De tous les écrivains chinois de sa génération, Ba Jin est celui qui a joui, et jouit encore, de la plus grande popularité. Romancier de l’amour impossible, il a su exprimer toutes les aspirations, parfois contradictoires, d’une jeunesse écrasée sous le poids de la tradition. Victime comme tant d’autres de la révolution culturelle, il n’a pas hésité à reprendre la plume pour dénoncer des épreuves auxquelles nombre de ses amis et proches n’ont pas survécu.

Le jeune anarchiste

De son vrai nom Li Yaotang (connu aussi sous le nom de Li Feigan), Ba Jin est né le 25 novembre 1904 à Chengdu, la capitale de la province du Sichuan, au sein d’une vieille et riche famille mandarinale. Très profondément marqué par ses origines sociales et familiales, le jeune garçon devient en outre rapidement orphelin, perdant successivement sa mère, à laquelle il était très attaché, en 1914, puis son père trois ans après.
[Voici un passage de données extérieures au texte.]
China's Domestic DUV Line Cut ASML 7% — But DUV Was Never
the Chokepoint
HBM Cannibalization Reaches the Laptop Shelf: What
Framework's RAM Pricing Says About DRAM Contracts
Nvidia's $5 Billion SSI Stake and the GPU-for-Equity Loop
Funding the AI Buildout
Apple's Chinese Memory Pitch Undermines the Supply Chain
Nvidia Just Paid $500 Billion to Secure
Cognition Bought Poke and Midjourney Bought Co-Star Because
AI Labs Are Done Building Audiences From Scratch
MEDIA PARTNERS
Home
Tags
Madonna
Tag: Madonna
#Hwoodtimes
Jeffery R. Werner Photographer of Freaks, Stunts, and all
Cette enfance malheureuse, au milieu d’une famille où les dissensions sont constantes, a laissé au futur écrivain un souvenir tel qu’il ne pourra jamais l’oublier. Mais elle ne l’a pas non plus empêché de recevoir une bonne éducation traditionnelle, qui lui permet, entre autres, de lire Le Rêve dans le pavillon rouge , puis de s’ouvrir aux idées modernes. En 1920, Ba Jin, qui est inscrit à l’institut des langues étrangères de Chengdu, participe activement aux différentes manifestations organisées par les étudiants de la ville. Il se passionne pour les revues nouvelles que le mouvement du 4 mai 1919 a fait surgir dans tout le pays.
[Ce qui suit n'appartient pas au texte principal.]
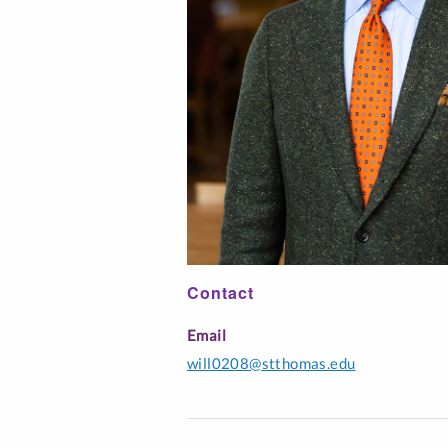
Interfaith Literac
Professionals
Music Education
Spanish
Contact
Email
will0208@stthomas.edu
Il découvre alors l’anarchisme en lisant l’Appel à la jeunesse de Kropotkine et Le Grand Soir de Leopold Kampf. Avec des camarades il crée la Jun she («Société Égalité») et publie ses premiers articles, dont un sur Tolstoï. À Nankin, où il poursuit ses études secondaires à partir de 1923, puis à Shanghai, où il collabore à plusieurs publications anarchistes, il se met à correspondre avec celle qu’il appellera sa «mère spirituelle», Emma Goldman. Le mouvement anti-impérialiste du 30 mai 1925 le confirme du reste dans ses convictions internationalistes et il commence à apprendre l’espéranto. En janvier 1927, il quitte son pays pour la France où, plusieurs années avant lui, ont également séjourné les deux grands leaders de l’anarchisme chinois, Li Shizeng et Wu Zhihui.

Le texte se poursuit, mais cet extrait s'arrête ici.